Un Dios de gotas de lluvia como puños. Cayendo del cielo. Qué raro, qué manera tan rara y hermosa de caer: con tanto peso, con tanta fuerza. Miró boquiabierto hacia el cielo. No había cielo, no veía nada, sólo gotas de lluvia inmensas y resplandecientes golpeándolo como si fueran guijarros. Jedediah pensó con cierto vértigo que había vivido toda su vida sin venerar al Dios de la lluvia. Nunca se había quedado bajo la lluvia con la cabeza al descubierto, totalmente sumiso, suplicante, virginal como una novia joven, con el rostro entregado a la fuerza violenta que descendía de Dios.

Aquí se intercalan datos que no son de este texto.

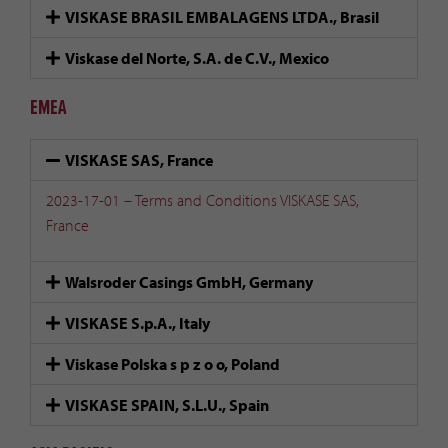
VISKASE BRASIL EMBALAGENS LTDA., Brasil
Viskase del Norte, S.A. de C.V., Mexico
EMEA
VISKASE SAS, France
2023-17-01 – Terms and Conditions VISKASE SAS,
France
Walsroder Casings GmbH, Germany
VISKASE S.p.A., Italy
Viskase Polska s p z o o, Poland
VISKASE SPAIN, S.L.U., Spain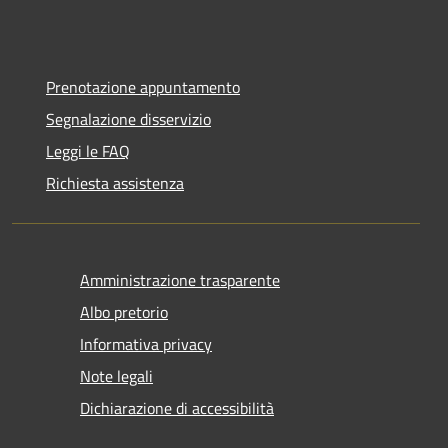
Prenotazione appuntamento
Segnalazione disservizio
Leggi le FAQ
Richiesta assistenza
Amministrazione trasparente
Albo pretorio
Informativa privacy
Note legali
Dichiarazione di accessibilità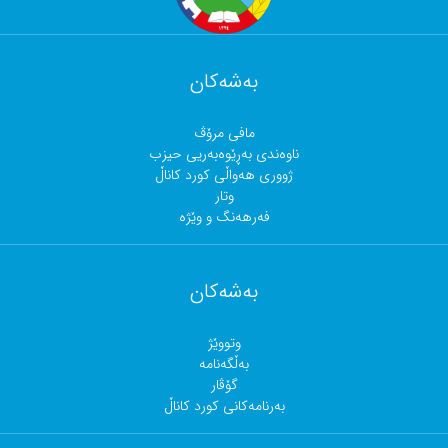
بەشەکان
مافی مرۆڤ
ناوەندی بەڕێوەبەریی حیزب
ژووری هەواڵی کورد کاناڵ
وتار
فەرهەنگ و وێژە
بەشەکان
وتووێژ
بەڵگەنامە
گۆڤار
بەرنامەکانی کورد کاناڵ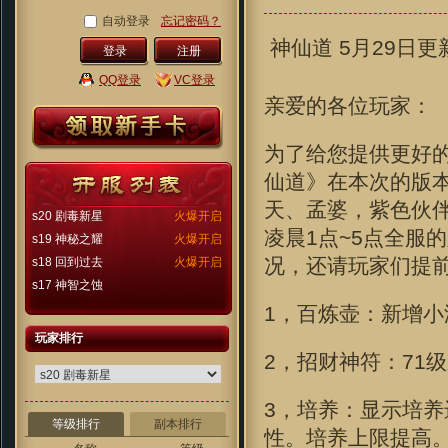
自动登录
忘记密码？
神仙道 5月29日更
注册
QQ登录
VC登录
亲爱的各位玩家：
为了给您提供更好
仙道》在本次的版
天、孟婆，紫色伙伴
s20 剧毒新星
火爆开启
凌晨1点~5点全服
s19 神秘之耀
火爆开启
况，还请玩家们提
s18 回到过去
火爆开启
s17 神智之蚀
1，百炼壶：新增
玩家排行
2，招财神符：71
3，培养：显示培
等级排行
副本排行
性。培养上限提高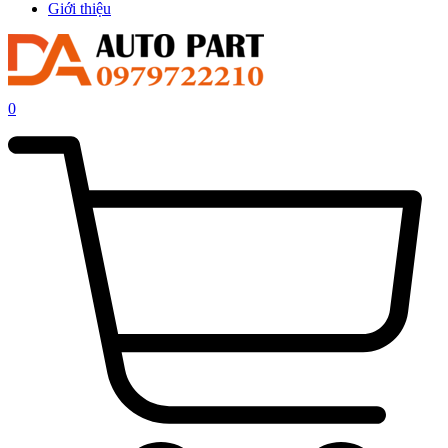
Giới thiệu
0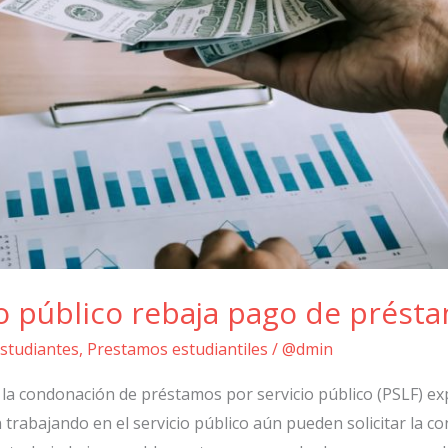
io público rebaja pago de prést
Estudiantes
,
Prestamos estudiantiles
/
@dmin
la condonación de préstamos por servicio público (PSLF) exp
 trabajando en el servicio público aún pueden solicitar la 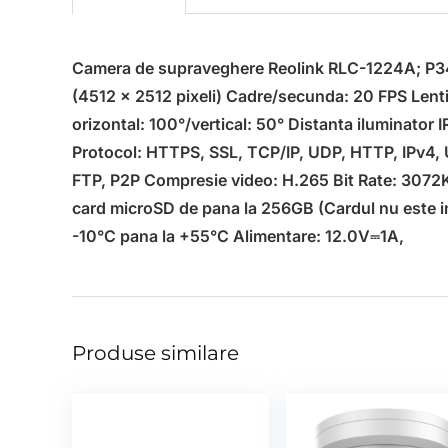
Camera de supraveghere Reolink RLC-1224A; P34
(4512 x 2512 pixeli) Cadre/secunda: 20 FPS Lenti
orizontal: 100°/vertical: 50° Distanta iluminator 
Protocol: HTTPS, SSL, TCP/IP, UDP, HTTP, IPv4
FTP, P2P Compresie video: H.265 Bit Rate: 3072
card microSD de pana la 256GB (Cardul nu este i
-10°C pana la +55°C Alimentare: 12.0V⎓1A,
Produse similare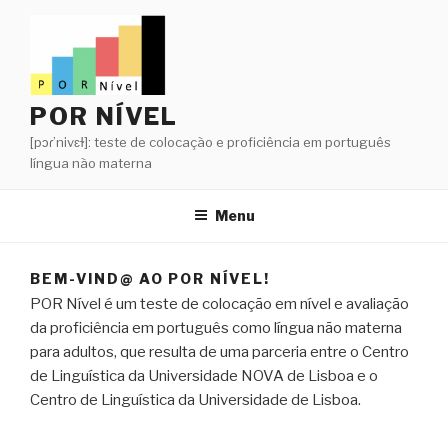
Saltar
para
o
conteúdo
POR NÍVEL
[pɔɾ’nivɛɫ]: teste de colocação e proficiência em português
língua não materna
Menu
BEM-VIND@ AO POR NÍVEL!
POR Nível é um teste de colocação em nível e avaliação
da proficiência em português como língua não materna
para adultos, que resulta de uma parceria entre o Centro
de Linguística da Universidade NOVA de Lisboa e o
Centro de Linguística da Universidade de Lisboa.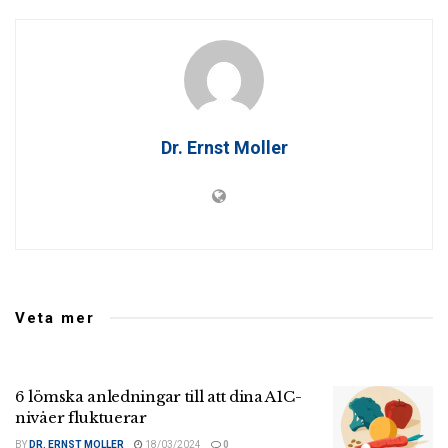
Dr. Ernst Moller
Veta mer
6 lömska anledningar till att dina A1C-
nivåer fluktuerar
BY
DR. ERNST MOLLER
18/03/2024
0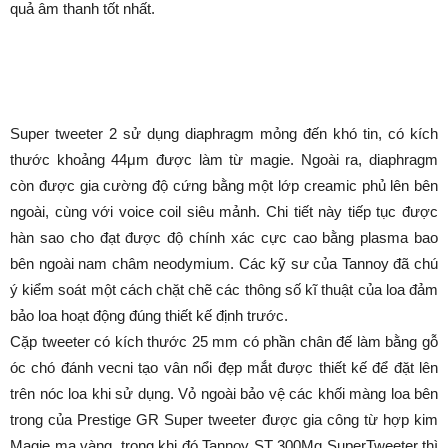
quả âm thanh tốt nhất.
Super tweeter 2 sử dụng diaphragm mỏng đến khó tin, có kích
thước khoảng 44μm được làm từ magie. Ngoài ra, diaphragm
còn được gia cường độ cứng bằng một lớp creamic phủ lên bên
ngoài, cùng với voice coil siêu mảnh. Chi tiết này tiếp tục được
hàn sao cho đạt được độ chính xác cực cao bằng plasma bao
bên ngoài nam châm neodymium. Các kỹ sư của Tannoy đã chú
ý kiểm soát một cách chặt chẽ các thông số kĩ thuật của loa đảm
bảo loa hoạt động đúng thiết kế định trước.
Cặp tweeter có kích thước 25 mm có phần chân đế làm bằng gỗ
óc chó đánh vecni tạo vân nổi đẹp mắt được thiết kế để đặt lên
trên nóc loa khi sử dụng. Vỏ ngoài bảo vệ các khối màng loa bên
trong của Prestige GR Super tweeter được gia công từ hợp kim
Magie mạ vàng, trong khi đó Tannoy ST 300Mg SuperTweeter thì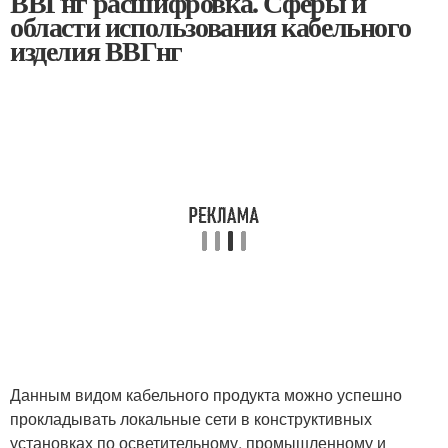
ВВГнг расшифровка. Сферы и
области использования кабельного
изделия ВВГнг
Данным видом кабельного продукта можно успешно
прокладывать локальные сети в конструктивных
установках по осветительному, промышленному и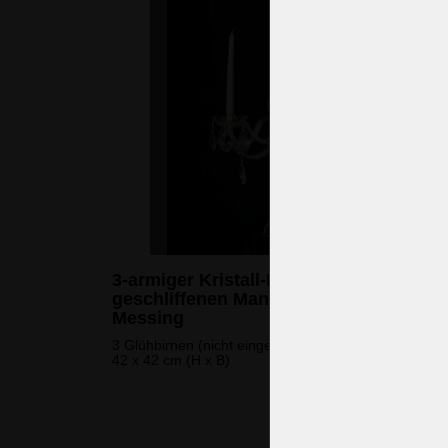
3-armiger Kristall-Kerzenhalter mit
geschliffenen Mandeln - Gold poliertes
Messing
3 Glühbirnen (nicht eingeschlossen)
42 x 42 cm (H x B)
278 
(6.750 CZK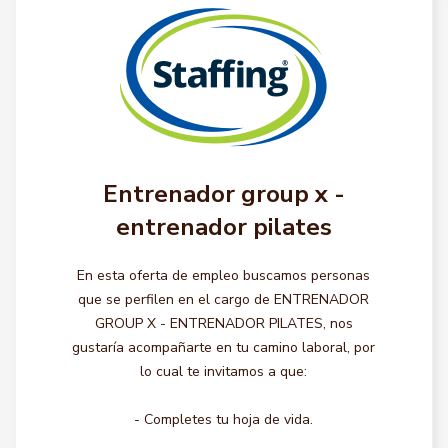
Entrenador group x -
entrenador pilates
En esta oferta de empleo buscamos personas
que se perfilen en el cargo de ENTRENADOR
GROUP X - ENTRENADOR PILATES, nos
gustaría acompañarte en tu camino laboral, por
lo cual te invitamos a que:
- Completes tu hoja de vida.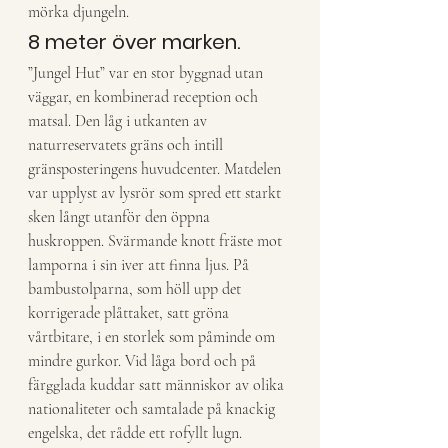
mörka djungeln.
8 meter över marken.
”Jungel Hut” var en stor byggnad utan 
väggar, en kombinerad reception och 
matsal. Den låg i utkanten av 
naturreservatets gräns och intill 
gränsposteringens huvudcenter. Matdelen 
var upplyst av lysrör som spred ett starkt 
sken långt utanför den öppna 
huskroppen. Svärmande knott fräste mot 
lamporna i sin iver att finna ljus. På 
bambustolparna, som höll upp det 
korrigerade plåttaket, satt gröna 
vårtbitare, i en storlek som påminde om 
mindre gurkor. Vid låga bord och på 
färgglada kuddar satt människor av olika 
nationaliteter och samtalade på knackig 
engelska, det rådde ett rofyllt lugn.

Calma. Silencio. Silencio en el estruendo ensordecedor. Silencio en el tumulto de las venas, en el parloteo del cráneo.
¿Dios? ¿Ahora? ¿A estas horas?
Una hora era todas las horas; una gota, todas las gotas. Dios en cada una de ellas, en todas, duras como el hielo, penetrantes. Hacía mucho frío. Pero no había viento. Sin embargo, era verano. ¿No era verano acaso? El primer verano después del verano de su despedida…, o quizá el segundo verano…, el segundo o el tercero… Un verano era todos los veranos, del mismo modo que una sola gota era todas las gotas, y lo único que debía hacer era quedarse ahí de pie, con la cabeza y el pecho al descubierto, suplicante, sumiso ante Dios, abierto al amor de Dios.
¡Lluvia portentosa y resonante! ¡Lluvia incesante! ¡Gotas de lluvia grandes como huevos, como puños! Cautivantes. Cegadoras. (Ni siquiera veía el borde de la loma, apenas veía la puerta de la cabaña a sus espaldas).
La sensación abrasadora desapareció. Ahora temblaba, agradecido. La lluvia le surcaba la frente, las mejillas, el pecho, recorría su cuerpo como gélidos arroyos que lo acariciaban, no eran muchas gotas, sino una sola, un torrente inmenso, benevolente y relajante.
¿Dios?, susurró suavemente.
Fue entonces cuando, por alguna razón, se dio la vuelta y ahí estaba, en la puerta de su cabaña, el mismo espíritu de la montaña que lo había burlado y atormentado, que lo había incitado al pecado: tenía los brazos extendidos hacia él, aunque no de forma descarada ni atrevida: su pequeño rostro ovalado era pálido y muy familiar, y su voz, aunque superaba el estruendo, era delicada. «Vas a tener que regresar, Jedediah. A mí».